Siguiendo el consejo de un gran amigo, Willy Benegas, contratamos los servicios de Furtenbach Adventures, una compañía que hasta entonces desconocía, pero que resultó ser líder en expediciones de 8.000 metros, con protocolos de seguridad de primer nivel.
Ya en Katmandú, todo estaba listo… o al menos eso pensábamos. Al llegar nos informaron que los permisos tardarían más de lo esperado. Para no perder aclimatación, nos enviaron al valle de Langtang, donde realizamos trekking y subimos picos de 5.000 metros.
De regreso, la situación seguía complicada: los permisos del lado norte se retrasaban, y apenas tendríamos tiempo justo para intentar la cumbre. Fue entonces cuando Lukas Furtenbach, dueño de la compañía, nos propuso algo inesperado: cambiarnos sin costo a la expedición por la vertiente sur, que ya estaba en marcha y con un plan de aclimatación en el Mera Peak.
Para Thais era la mejor opción, pero para mí significaba enfrentar la temida cascada de hielo del Khumbu, un lugar tan impresionante como peligroso, que es la única vía para ascender desde el sur. Decidimos hacerlo. El sueño de Thais —y también el mío— lo valía.
La fuerza de Thais
Thais es una mujer increíblemente fuerte. Tras enviudar hace algunos años, encontró en la montaña un camino de autodescubrimiento. Su gran meta: completar las Seven Summits y convertirse en la primera mujer dominicana en alcanzar la cumbre del Everest.

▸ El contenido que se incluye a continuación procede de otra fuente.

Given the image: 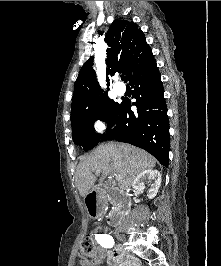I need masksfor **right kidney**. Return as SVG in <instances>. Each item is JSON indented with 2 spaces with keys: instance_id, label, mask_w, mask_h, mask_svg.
<instances>
[{
  "instance_id": "right-kidney-1",
  "label": "right kidney",
  "mask_w": 221,
  "mask_h": 266,
  "mask_svg": "<svg viewBox=\"0 0 221 266\" xmlns=\"http://www.w3.org/2000/svg\"><path fill=\"white\" fill-rule=\"evenodd\" d=\"M147 180L151 183L148 197L152 199L157 195L161 185V174L159 171L153 169L143 171L135 178L133 187L135 189H143L145 187L144 182Z\"/></svg>"
}]
</instances>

Su preparación física había sido muy buena, pero el otro “Everest” era conseguir los recursos. En un país sin tradición montañera, donde pocos comprenden la magnitud de un proyecto así, lograr financiamiento fue ya de por sí una cumbre conquistada.
El camino hacia el Everest
Nuestra rotación de aclimatación en el Mera Peak (6.500 m) fue perfecta. Después volamos al Campo Base Sur del Everest (5.400 m), donde descubrí el otro lado de la expedición: un asentamiento temporal, casi una ciudad, con lujos inesperados a esa altura —desde cafeteras para cappuccinos hasta domos calefaccionados, chefs occidentales y duchas calientes—. Todo pensado para que el cuerpo sufriera lo menos posible.

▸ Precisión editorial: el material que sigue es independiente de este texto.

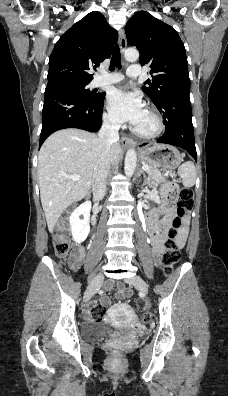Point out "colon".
<instances>
[{
  "label": "colon",
  "mask_w": 228,
  "mask_h": 396,
  "mask_svg": "<svg viewBox=\"0 0 228 396\" xmlns=\"http://www.w3.org/2000/svg\"><path fill=\"white\" fill-rule=\"evenodd\" d=\"M168 192L171 198H177V215L173 220V227L168 232L165 241V250L162 254V263L165 272H171L173 266L179 261L180 252L178 244L179 231L185 225V218L193 206V193L188 188H180L176 183H168ZM53 244L57 256L67 258L70 252V242L68 237V224L66 220H60L53 227ZM137 308L143 312L142 320L144 323L151 321V315L147 312V303L144 300H138ZM91 317L99 320L105 315V309L98 304L91 307Z\"/></svg>",
  "instance_id": "colon-1"
}]
</instances>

La vida en el campamento base era lenta: caminar en el glaciar, entrenar, leer, jugar cartas, descansar y, sobre todo, esperar ansiosos la ventana de buen clima. Ese año, la montaña nos regaló un milagro: cinco días consecutivos de condiciones perfectas (21–25 de mayo), algo que no ocurría hacía mucho tiempo.
La escalada
Nuestra compañía dividió al equipo en grupos para repartir las salidas. La progresión por los campamentos fue buena: ritmo constante, descansos necesarios, adaptación impecable. Tuvimos un tropiezo con una tormenta inesperada que nos obligó a regresar del C3 al C2, pero el resto fluyó con sorprendente normalidad.
El día de cumbre fue indescriptible. Mientras ascendíamos hacia la Cumbre Sur, el amanecer nos envolvía en un espectáculo único: el Himalaya entero iluminado por la primera luz del sol. No suelo llorar en las montañas, pero esa vez las lágrimas brotaron sin poder evitarlo.

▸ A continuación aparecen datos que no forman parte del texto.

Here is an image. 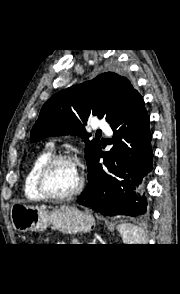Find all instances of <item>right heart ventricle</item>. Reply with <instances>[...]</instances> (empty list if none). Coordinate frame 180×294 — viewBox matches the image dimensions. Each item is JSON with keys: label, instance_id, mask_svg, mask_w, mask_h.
<instances>
[{"label": "right heart ventricle", "instance_id": "obj_1", "mask_svg": "<svg viewBox=\"0 0 180 294\" xmlns=\"http://www.w3.org/2000/svg\"><path fill=\"white\" fill-rule=\"evenodd\" d=\"M52 156V151L50 149H47L43 152H41L40 154H38L26 176H25V179H24V185H23V190H24V193L27 197H30V198H34V199H43V197L39 194L37 188H36V176H37V172L38 170L40 169V167Z\"/></svg>", "mask_w": 180, "mask_h": 294}]
</instances>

Llegamos a la cumbre con muy poca gente, en un ambiente de calma y seguridad que pocas veces se tiene en el Everest. Fue un momento de triunfo, de alivio y de gratitud.
La bajada: el verdadero reto
Pero la montaña nunca se termina en la cumbre. Ese mismo día debíamos descender hasta el C2. El cansancio pesaba en Thais, tanto física como mentalmente, pero seguía firme. Mi responsabilidad era mantenerla viva y segura, presionando lo justo para que no se nos acabara el oxígeno y pudiéramos salir de la “zona de la muerte” sin riesgo.
Finalmente lo logramos. Exhaustos, pero enteros.
Reflexión final
Mi primera vez como guía en el Everest fue mucho más que una expedición: fue un viaje de aprendizajes, miedos vencidos, amistades fortalecidas y sueños cumplidos.
Ese día confirmé que la cima no es solo un lugar físico, sino también un estado del alma. Y que, como guías, llevamos no solo a las personas hacia las montañas, sino también hacia sus propios límites y descubrimientos.